後に、この川柳を元に落語が作られた。隣の鰻屋の蒲焼の匂いをおかずに店の者に飯を食わせていた店主に、鰻屋から「鰻の嗅ぎ代八百文払ってください。そちらは匂いを嗅いで食べた気になっているので、こちらも食べさせた気分になって代金をもらいに来ました」と請求してきた。それに対し、「よし、それでは払ってやろう。ただし、匂いを嗅いだだけなので、支払いも音だけだ」と八百文の音だけを聞かせた、という落ちのつく話である。やはり香りは、それだけでも人を魅了するものがあるのだ。
その頃から関東と関西での調理法に違いがあったようだ。関東は小串に割いた鰻を適当に切り分け、用途に応じたサイズ、量の串に仕上げた。それに比べ関西は、大串に鰻を長いままで焼いて、長さのある蒲焼を客に供したので、長焼きとも呼ばれている。

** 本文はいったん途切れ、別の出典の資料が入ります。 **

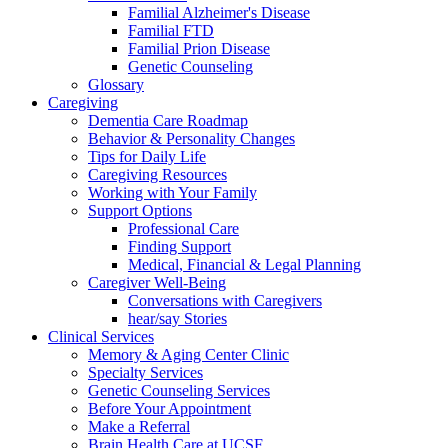
Familial Alzheimer's Disease
Familial FTD
Familial Prion Disease
Genetic Counseling
Glossary
Caregiving
Dementia Care Roadmap
Behavior & Personality Changes
Tips for Daily Life
Caregiving Resources
Working with Your Family
Support Options
Professional Care
Finding Support
Medical, Financial & Legal Planning
Caregiver Well-Being
Conversations with Caregivers
hear/say Stories
Clinical Services
Memory & Aging Center Clinic
Specialty Services
Genetic Counseling Services
Before Your Appointment
Make a Referral
Brain Health Care at UCSF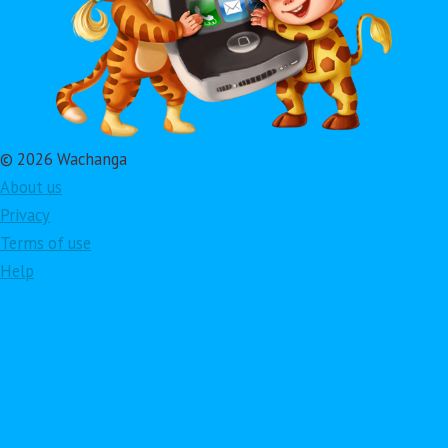
© 2026 Wachanga
About us
Privacy
Terms of use
Help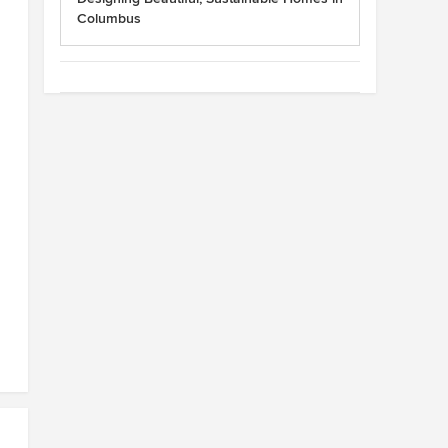
Columbus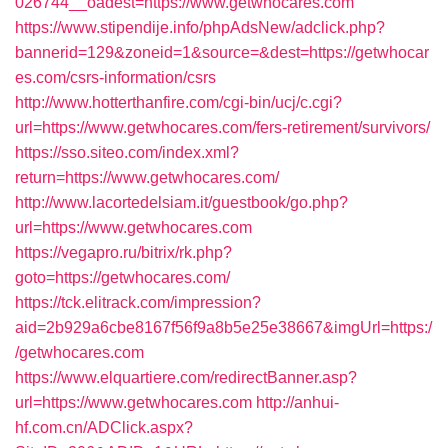
026744__oadest=https://www.getwhocares.com
https://www.stipendije.info/phpAdsNew/adclick.php?
bannerid=129&zoneid=1&source=&dest=https://getwhocar
es.com/csrs-information/csrs
http://www.hotterthanfire.com/cgi-bin/ucj/c.cgi?
url=https://www.getwhocares.com/fers-retirement/survivors/
https://sso.siteo.com/index.xml?
return=https://www.getwhocares.com/
http://www.lacortedelsiam.it/guestbook/go.php?
url=https://www.getwhocares.com
https://vegapro.ru/bitrix/rk.php?
goto=https://getwhocares.com/
https://tck.elitrack.com/impression?
aid=2b929a6cbe8167f56f9a8b5e25e38667&imgUrl=https:/
/getwhocares.com
https://www.elquartiere.com/redirectBanner.asp?
url=https://www.getwhocares.com
http://anhui-
hf.com.cn/ADClick.aspx?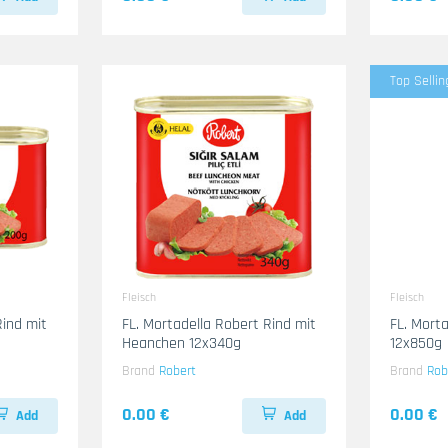
Top Sellin
Fleisch
Fleisch
Rind mit
FL. Mortadella Robert Rind mit
FL. Mort
Heanchen 12x340g
12x850g
Brand
Robert
Brand
Rob
0.00 €
0.00 €
Add
Add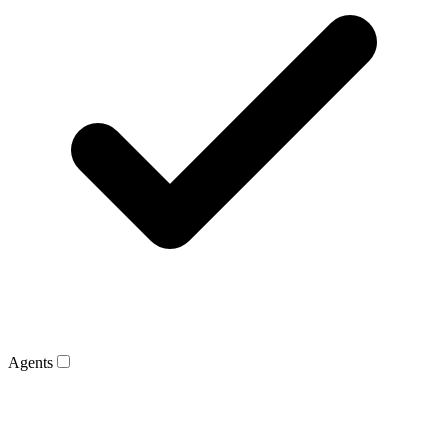
Agents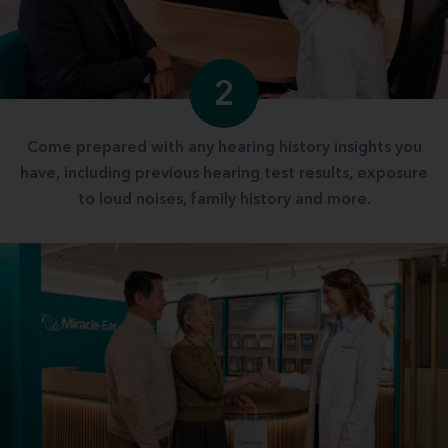
2
Come prepared with any hearing history insights you
have, including previous hearing test results, exposure
to loud noises, family history and more.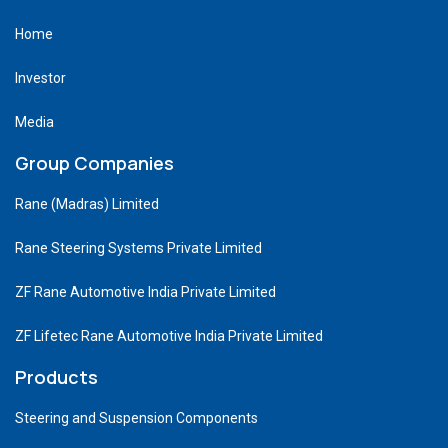
Home
Investor
Media
Group Companies
Rane (Madras) Limited
Rane Steering Systems Private Limited
ZF Rane Automotive India Private Limited
ZF Lifetec Rane Automotive India Private Limited
Products
Steering and Suspension Components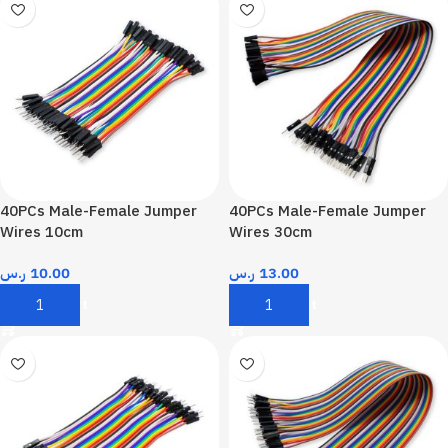
40PCs Male-Female Jumper
40PCs Male-Female Jumper
Wires 10cm
Wires 30cm
ر.س
10.00
ر.س
13.00
Add To Cart
Add To Cart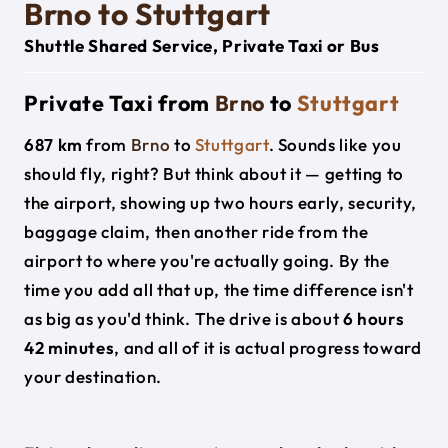
Brno to Stuttgart
Shuttle Shared Service, Private Taxi or Bus
Private Taxi from
Brno
to
Stuttgart
687 km
from
Brno
to
Stuttgart
. Sounds like you
should fly, right? But think about it — getting to
the airport, showing up two hours early, security,
baggage claim, then another ride from the
airport to where you're actually going. By the
time you add all that up, the time difference isn't
as big as you'd think. The drive is about
6 hours
42 minutes
, and all of it is actual progress toward
your destination.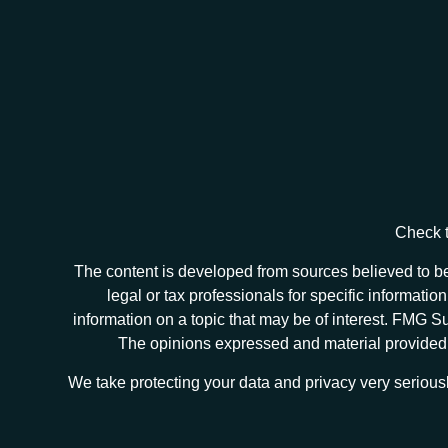
Check t
The content is developed from sources believed to be 
legal or tax professionals for specific informat
information on a topic that may be of interest. FMG Sui
The opinions expressed and material provided ar
We take protecting your data and privacy very serious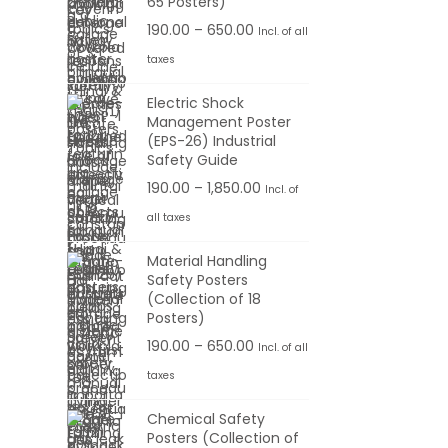
65 Posters)
.
6
:
o
r
0
P
190.00
–
650.00
Incl. of all
5
u
a
0
r
taxes
0
1
g
n
t
i
.
9
h
g
Electric Shock
h
c
0
0
Management Poster
e
r
e
0
(EPS-26) Industrial
.
1
:
o
r
Safety Guide
0
,
u
a
P
190.00
–
1,850.00
Incl. of
0
1
1
g
n
r
t
all taxes
0
9
h
g
i
h
0
0
Material Handling
e
c
r
.
Safety Posters
.
6
:
e
o
(Collection of 18
0
0
5
r
Posters)
u
0
0
0
1
a
P
190.00
–
650.00
g
Incl. of all
t
.
9
n
r
h
taxes
h
0
0
g
i
r
0
Chemical Safety
.
e
c
6
o
Posters (Collection of
0
: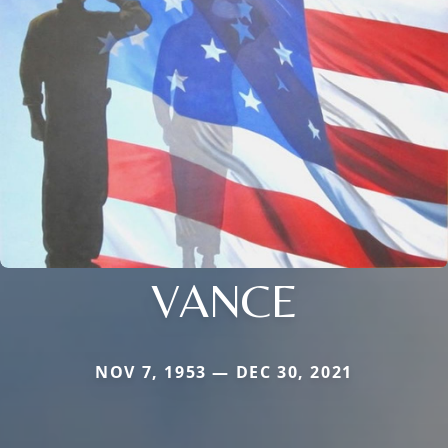
VANCE
NOV 7, 1953 — DEC 30, 2021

また、関西では鰻のことを“まむし”とも言う。形状のよく似ている蛇の中で、特に精がつくという蝮からその名がついたとの説もある。しかし江戸・関東でいう鰻丼を鰻御飯とか鰻飯(まんめし)と呼んでいた時期があり、それがつまって“まむし”となったとされる説と、鰻をご飯の上や中に入れてまぶして食べた鰻飯がなまったとされる説、熱いご飯に入れた鰻が熱気で蒸されることから鰻(まん)を蒸すが“まむし”に変化したとする説等がある。
このまむし料理は、関東風の蒸してから焼き上げた蒲焼では、身が潰れたり切れてしまったりするので、関西風の直焼に限る。
名古屋地方の逸品“ひつまぶし”、“ひつまむし”も同じ料理で、最後の数口分に、味と香りの吸い口として、本山葵(本わさび)を添え、煎茶を注いで茶漬けにして仕上げるのが粋の通とされている。